In some aspects, the techniques described herein relate to an apparatus wherein at least one of the estimate of scene lighting conditions, confidence values, or the correction parameters determined by the machine-learning model are combined with at least one of another estimate of scene lighting conditions, other confidence values, or other correction parameters, respectively, determined by a second machine-learning model different from the machine-learning model.
In some aspects, the techniques described herein relate to an apparatus wherein the correction parameters are determined by applying adaptive weights to each correction parameter associated with each shading profile of a subset of the multiple shading profiles, the adaptive weights obtained by normalizing each confidence value with a sum of confidence values for the subset of the multiple shading profiles.
In some aspects, the techniques described herein relate to an apparatus wherein the correction parameters are applied to the one or more images per pixel location or per one or more blocks of pixel values of the one or more images.
In some aspects, the techniques described herein relate to an apparatus wherein the one or more processors comprise multiple processors, and a single processor of the multiple processors employs a machine-learning model to determine the estimate of scene lighting conditions or determine the correction parameters.

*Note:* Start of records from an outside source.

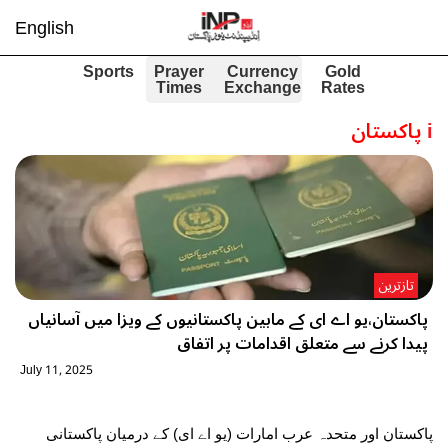
English
Sports
Prayer
Currency
Gold
Times
Exchange
Rates
i
پاکستان
تازترین
پاکستان،یو اے ای کے مابین پاکستانیوں کے ویزا میں آسانیاں
پیدا کرنے سے متعلق اقدامات پر اتفاق
July 11, 2025
پاکستان اور متحدہ عرب امارات (یو اے ای) کے درمیان پاکستانی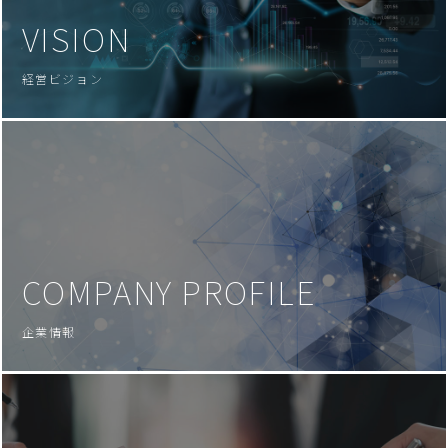
VISION
経営ビジョン
COMPANY PROFILE
企業情報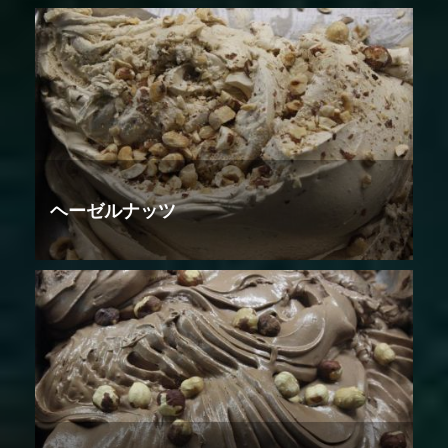
ヘーゼルナッツ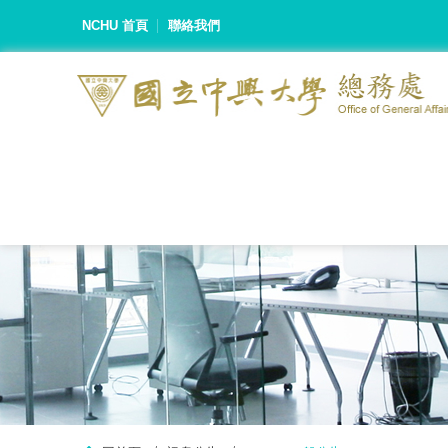
NCHU 首頁
聯絡我們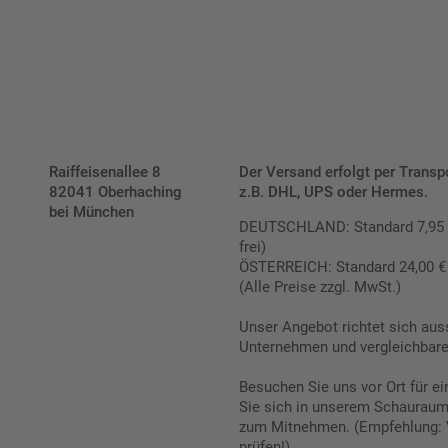
Raiffeisenallee 8
Der Versand erfolgt per Transp
82041 Oberhaching
z.B. DHL, UPS oder Hermes.
bei München
DEUTSCHLAND: Standard 7,95 € |
frei)
ÖSTERREICH: Standard 24,00 € |
(Alle Preise zzgl. MwSt.)
Unser Angebot richtet sich aus
Unternehmen und vergleichbare 
Besuchen Sie uns vor Ort für e
Sie sich in unserem Schauraum 
zum Mitnehmen. (Empfehlung: 
prüfen!)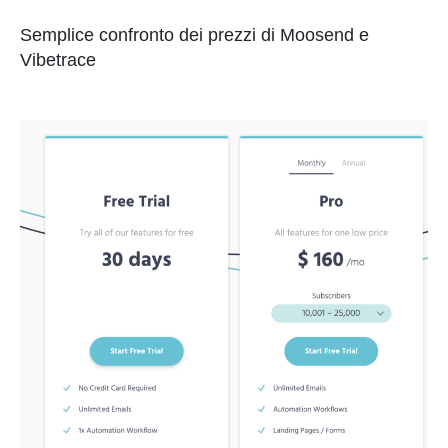
Semplice confronto dei prezzi di Moosend e
Vibetrace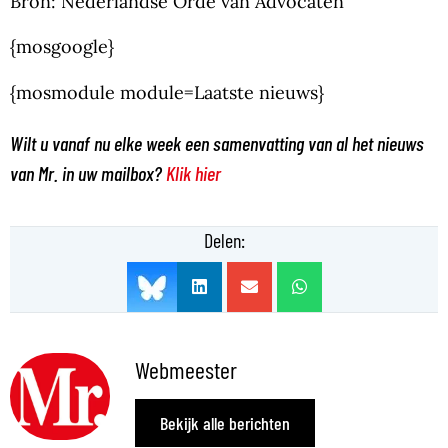
Bron: Nederlandse Orde van Advocaten
{mosgoogle}
{mosmodule module=Laatste nieuws}
Wilt u vanaf nu elke week een samenvatting van al het nieuws
van Mr. in uw mailbox?
Klik hier
Delen:
Webmeester
Bekijk alle berichten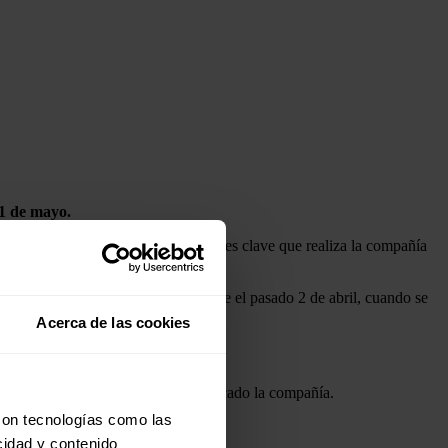
 1 de mayo.
r del monitoreo constante de variables clave que realiza la compañía
ustibles.
1,27%, hasta los 63,98 dólares. Desde el pasado 2 de abril, cuando se
Acerca de las cookies
os con sus consumidores", ha destacado la compañía.
con tecnologías como las
cidad y contenido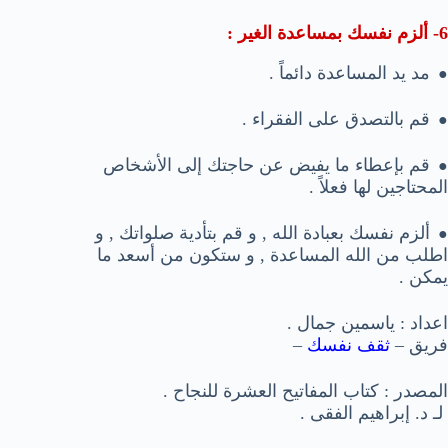
6- ألزم نفسك بمساعدة الغير :
مد يد المساعدة دائماً .
●
قم بالتصدق على الفقراء .
●
قم بإعطاء ما يفيض عن حاجتك إلى الأشخاص
●
المحتاجين لها فعلاً .
ألزم نفسك بعبادة الله , و قم بتأدية صلواتك , و
●
اطلب من الله المساعدة , و ستكون من أسعد ما
يمكن .
اعداد : ياسمين جمال .
فريق –
ثقف نفسك
–
المصدر : كتاب المفاتيح العشرة للنجاح .
لـ د. إبراهيم الفقى .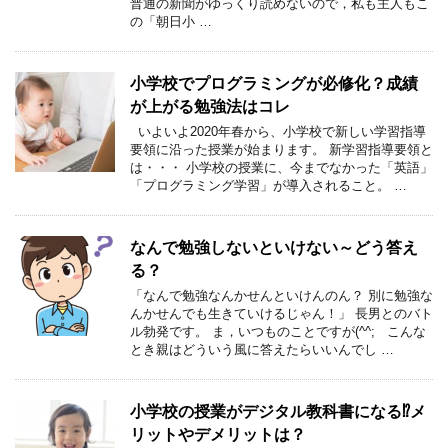
普通の新聞がゆっくり読めないので，私も主人もこ
の「朝日小 …
小学校でプログラミングが必修化？成績
が上がる勉強法はコレ
いよいよ2020年春から、小学校で新しい学習指導
要領に沿った授業が始まります。 新学習指導要領と
は・・・ 小学校の授業に、今までなかった「英語」
「プログラミング学習」が導入されること。 …
なんで勉強しないといけない～どう答え
る？
「なんで勉強なんかせんといけんのん？ 別に勉強な
んかせんでも生きていけるじゃん！」 長男とのバト
ル勃発です。 ま，いつものことですが(^^; こんな
とき親はどういう風に答えたらいいんでし …
小学校の授業がデジタル教科書になる⁉メ
リットやデメリットは？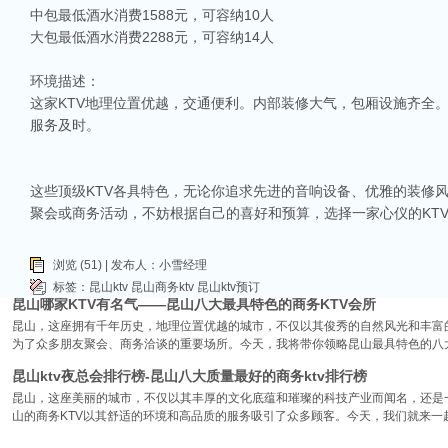
中包最低酒水消费1588元，可容纳10人
昆山天外天KTV以其优雅的环境和周到的服务著称。这里不仅拥有现代的音响设
大包最低酒水消费2288元，可容纳14人
响，给你带来无与伦比的视听享受。这里还提供多种酒水和小吃，确保你和朋友的
昆山ktv哪个比较好-昆山八大比较好的ktv娱乐会所推荐
环境描述：
昆山，一座充满活力与魅力的城市，以其丰富的美食、独特的文化和而闻名。如果你
这家KTV地理位置优越，交通便利。内部装修大气，包厢设施齐全
让我们一起来看看，昆山有哪些比较好的KTV娱乐会所，给你带来无与伦比的唱歌
服务及时。
昆山市区周边有哪些好玩的ktv-昆山五大高端ktv排名
昆山位于江苏省苏州市，是一个经济蓬勃发展的城市，不仅在商业、旅游等方面表
律。和其他城市一样，昆山的KTV也有高低之分，而高端KTV以其绝佳的环境、
这些顶级KTV各具特色，无论你追求先进的音响设备、优雅的装修
KTV排名，带你领略一下这其中的魅力！
聚会或商务活动，不妨根据自己的喜好和预算，选择一家心仪的KT
昆山ktv夜总会哪家好-昆山八大最好玩的商务ktv推荐
在昆山这座历史悠久而又充满活力的城市，KTV无疑是最受欢迎的娱乐场所之一。
浏览 (51) | 发布人：小雪经理
朋友小聚，还是商务宴请，选择一间合适的KTV都是让你尽兴的关键。那么，昆山
标签：
昆山ktv
昆山商务ktv
昆山ktv预订
昆山哪家KTV有名气——昆山八大最具特色的商务KTV会所
昆山，这座拥有千年历史，地理位置优越的城市，不仅以其俊秀的自然风光和丰富
为了众多朋友聚会、商务洽谈的重要场所。今天，我将带你领略昆山最具特色的八大
昆山ktv夜总会排行榜-昆山八大质量最好的商务ktv排行榜
昆山，这座美丽的城市，不仅以其丰厚的文化底蕴和璀璨的科技产业而闻名，还是
山的商务KTV以其舒适的环境和高品质的服务吸引了众多顾客。今天，我们就来一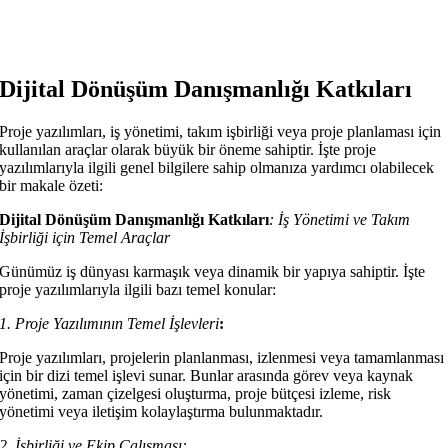
Dijital Dönüşüm Danışmanlığı Katkıları
Proje yazılımları, iş yönetimi, takım işbirliği veya proje planlaması için
kullanılan araçlar olarak büyük bir öneme sahiptir. İşte proje
yazılımlarıyla ilgili genel bilgilere sahip olmanıza yardımcı olabilecek
bir makale özeti:
Dijital Dönüşüm Danışmanlığı Katkıları
:
İş Yönetimi ve Takım
İşbirliği için Temel Araçlar
Günümüz iş dünyası karmaşık veya dinamik bir yapıya sahiptir. İşte
proje yazılımlarıyla ilgili bazı temel konular:
1. Proje Yazılımının Temel İşlevleri
:
Proje yazılımları, projelerin planlanması, izlenmesi veya tamamlanması
için bir dizi temel işlevi sunar. Bunlar arasında görev veya kaynak
yönetimi, zaman çizelgesi oluşturma, proje bütçesi izleme, risk
yönetimi veya iletişim kolaylaştırma bulunmaktadır.
2. İşbirliği ve Ekip Çalışması: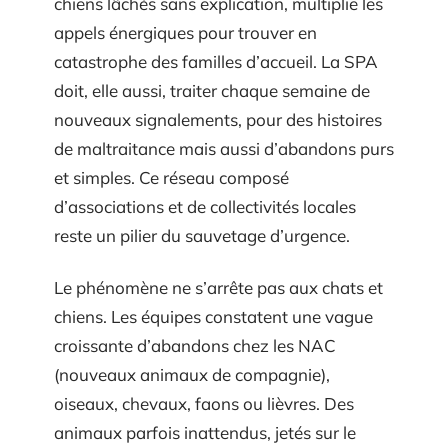
chiens lâchés sans explication, multiplie les
appels énergiques pour trouver en
catastrophe des familles d’accueil. La SPA
doit, elle aussi, traiter chaque semaine de
nouveaux signalements, pour des histoires
de maltraitance mais aussi d’abandons purs
et simples. Ce réseau composé
d’associations et de collectivités locales
reste un pilier du sauvetage d’urgence.
Le phénomène ne s’arrête pas aux chats et
chiens. Les équipes constatent une vague
croissante d’abandons chez les NAC
(nouveaux animaux de compagnie),
oiseaux, chevaux, faons ou lièvres. Des
animaux parfois inattendus, jetés sur le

In some aspects, the techniques described herein relate to an apparatus wherein the one or more processors are further configured to compare image statistics of the one or more images to one or more predetermined thresholds, and in response to the image statistics satisfying the one or more predetermined thresholds, determine the estimate of scene lighting conditions and determine the correction parameters using a machine-learning model.
In some aspects, the techniques described herein relate to a device comprising a camera system with one or more sensors and one or more processors, the one or more processors being collectively configured to obtain image data for one or more images from the one or more sensors; determine, for the one or more images, correction parameters to address spatial nonuniformity and shading effects based on an estimate of scene lighting conditions of the one or more images, and apply the correction parameters to the one or more images to generate one or more corrected images.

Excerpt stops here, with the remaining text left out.